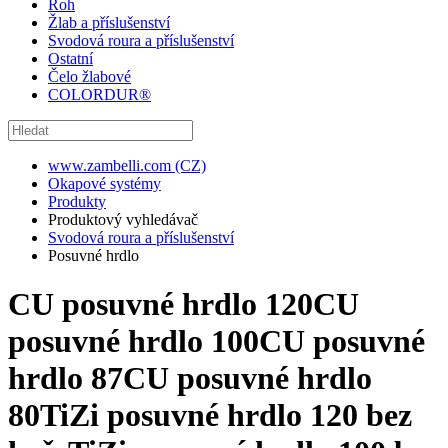
Roh
Žlab a příslušenství
Svodová roura a příslušenství
Ostatní
Čelo žlabové
COLORDUR®
www.zambelli.com (CZ)
Okapové systémy
Produkty
Produktový vyhledávač
Svodová roura a příslušenství
Posuvné hrdlo
CU posuvné hrdlo 120
CU
posuvné hrdlo 100
CU posuvné
hrdlo 87
CU posuvné hrdlo
80
TiZi posuvné hrdlo 120 bez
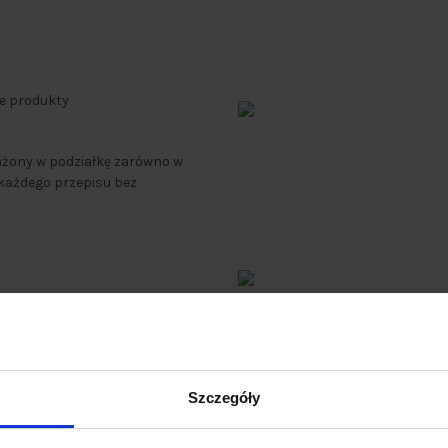
ze produkty
ażony w podziałkę zarówno w
z każdego przepisu bez
 ze stali nierdzewnej
, z których
hylone do dołu -
taki układ
Szczegóły
siekanie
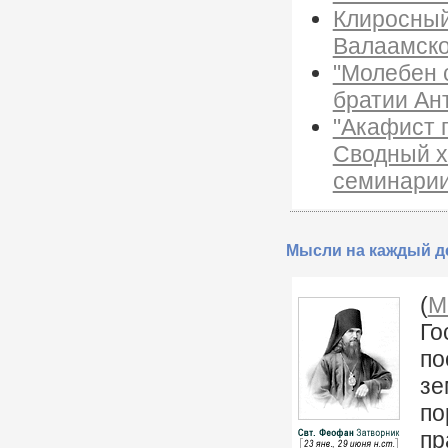
Клиросный
Валаамско
"Молебен 
братии Ан
"Акафист 
Сводный х
семинари
Мысли на каждый де
(
М
Го
по
зе
по
пр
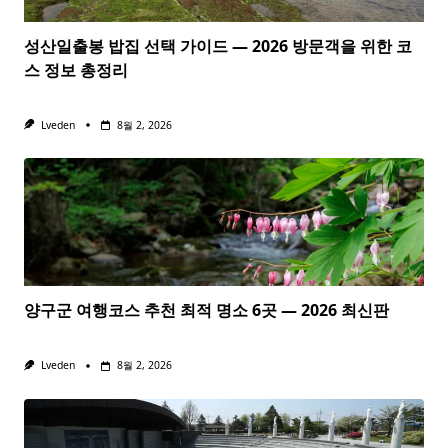
성산일출봉 밥집 선택 가이드 — 2026 방문객을 위한 코
스 정보 총정리
Lveden
8월 2, 2026
양구군 여행코스 추천 최적 명소 6곳 — 2026 최신판
Lveden
8월 2, 2026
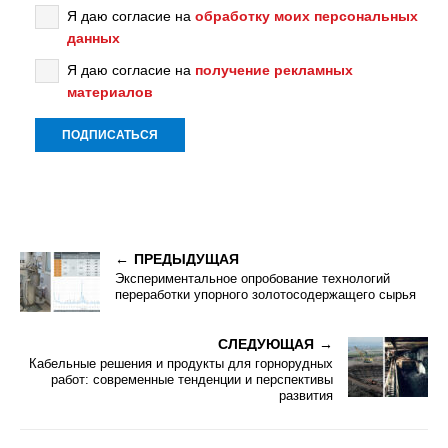
Я даю согласие на
обработку моих персональных
данных
Я даю согласие на
получение рекламных
материалов
ПРЕДЫДУЩАЯ
Экспериментальное опробование технологий
переработки упорного золотосодержащего сырья
СЛЕДУЮЩАЯ
Кабельные решения и продукты для горнорудных
работ: современные тенденции и перспективы
развития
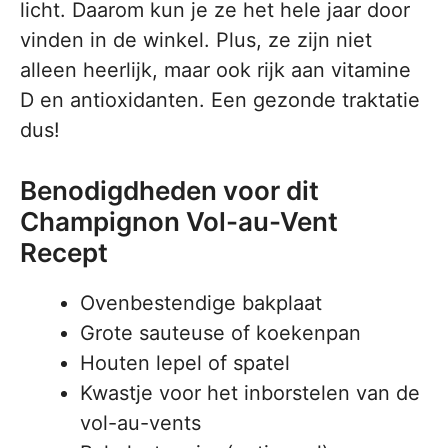
licht. Daarom kun je ze het hele jaar door
vinden in de winkel. Plus, ze zijn niet
alleen heerlijk, maar ook rijk aan vitamine
D en antioxidanten. Een gezonde traktatie
dus!
Benodigdheden voor dit
Champignon Vol-au-Vent
Recept
Ovenbestendige bakplaat
Grote sauteuse of koekenpan
Houten lepel of spatel
Kwastje voor het inborstelen van de
vol-au-vents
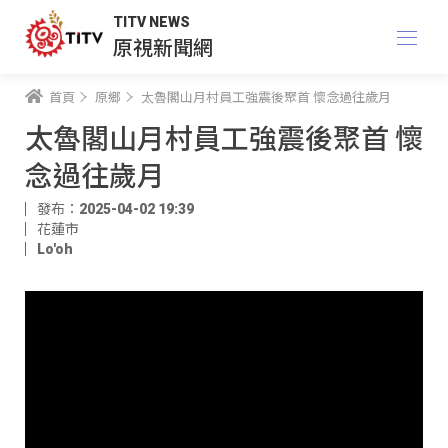
TITV NEWS
原視新聞網
首頁
原鄉
太魯閣山月村員工強震後聚首 懷念過往歲月
太魯閣山月村員工強震後聚首 懷
念過往歲月
發布：2025-04-02 19:39
花蓮市
Lo'oh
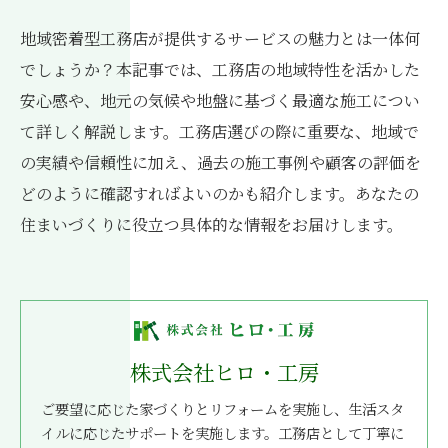
地域密着型工務店が提供するサービスの魅力とは一体何
でしょうか？本記事では、工務店の地域特性を活かした
安心感や、地元の気候や地盤に基づく最適な施工につい
て詳しく解説します。工務店選びの際に重要な、地域で
の実績や信頼性に加え、過去の施工事例や顧客の評価を
どのように確認すればよいのかも紹介します。あなたの
住まいづくりに役立つ具体的な情報をお届けします。
株式会社ヒロ・工房
ご要望に応じた家づくりとリフォームを実施し、生活スタ
イルに応じたサポートを実施します。工務店として丁寧に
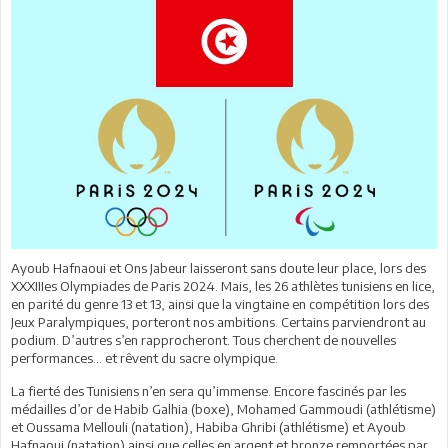
Ayoub Hafnaoui et Ons Jabeur laisseront sans doute leur place, lors des
XXXIIIes Olympiades de Paris 2024. Mais, les 26 athlètes tunisiens en lice,
en parité du genre 13 et 13, ainsi que la vingtaine en compétition lors des
Jeux Paralympiques, porteront nos ambitions. Certains parviendront au
podium. D’autres s’en rapprocheront. Tous cherchent de nouvelles
performances… et rêvent du sacre olympique.
La fierté des Tunisiens n’en sera qu’immense. Encore fascinés par les
médailles d’or de Habib Galhia (boxe), Mohamed Gammoudi (athlétisme)
et Oussama Mellouli (natation), Habiba Ghribi (athlétisme) et Ayoub
Hafnaoui (natation) ainsi que celles en argent et bronze remportées par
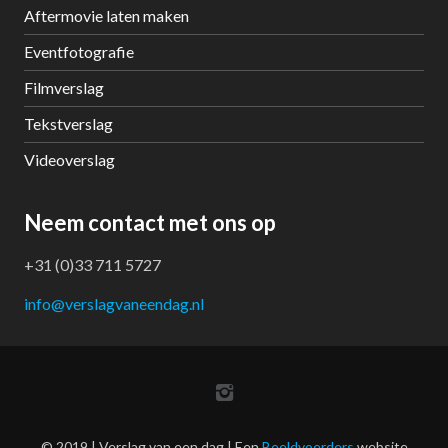
Aftermovie laten maken
Eventfotografie
Filmverslag
Tekstverslag
Videoverslag
Neem contact met ons op
+31 (0)33 711 5727
info@verslagvaneendag.nl
© 2019 | Verslag van een dag | Een
Beeldvoerders
website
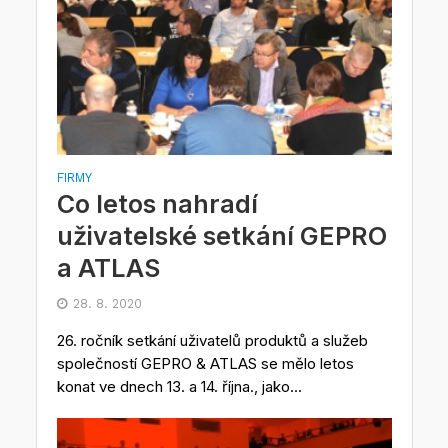
FIRMY
Co letos nahradí
uživatelské setkání GEPRO
a ATLAS
28. 8. 2020
26. ročník setkání uživatelů produktů a služeb
společností GEPRO & ATLAS se mělo letos
konat ve dnech 13. a 14. října., jako...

### EXERCISE
What's needed is an exact copy of the records above from the line containing "安心感や、地元の気候や地盤に基づく最適な施工につい" down to the line containing "médailles d’or de", both included, without any pictures.

### ANSWER TO THIS TASK
安心感や、地元の気候や地盤に基づく最適な施工につい
て詳しく解説します。工務店選びの際に重要な、地域で
の実績や信頼性に加え、過去の施工事例や顧客の評価を
どのように確認すればよいのかも紹介します。あなたの
住まいづくりに役立つ具体的な情報をお届けします。
株式会社ヒロ・工房
ご要望に応じた家づくりとリフォームを実施し、生活スタ
イルに応じたサポートを実施します。工務店として丁寧に
Ayoub Hafnaoui et Ons Jabeur laisseront sans doute leur place, lors des
XXXIIIes Olympiades de Paris 2024. Mais, les 26 athlètes tunisiens en lice,
en parité du genre 13 et 13, ainsi que la vingtaine en compétition lors des
Jeux Paralympiques, porteront nos ambitions. Certains parviendront au
podium. D’autres s’en rapprocheront. Tous cherchent de nouvelles
performances… et rêvent du sacre olympique.
La fierté des Tunisiens n’en sera qu’immense. Encore fascinés par les
médailles d’or de Habib Galhia (boxe), Mohamed Gammoudi (athlétisme)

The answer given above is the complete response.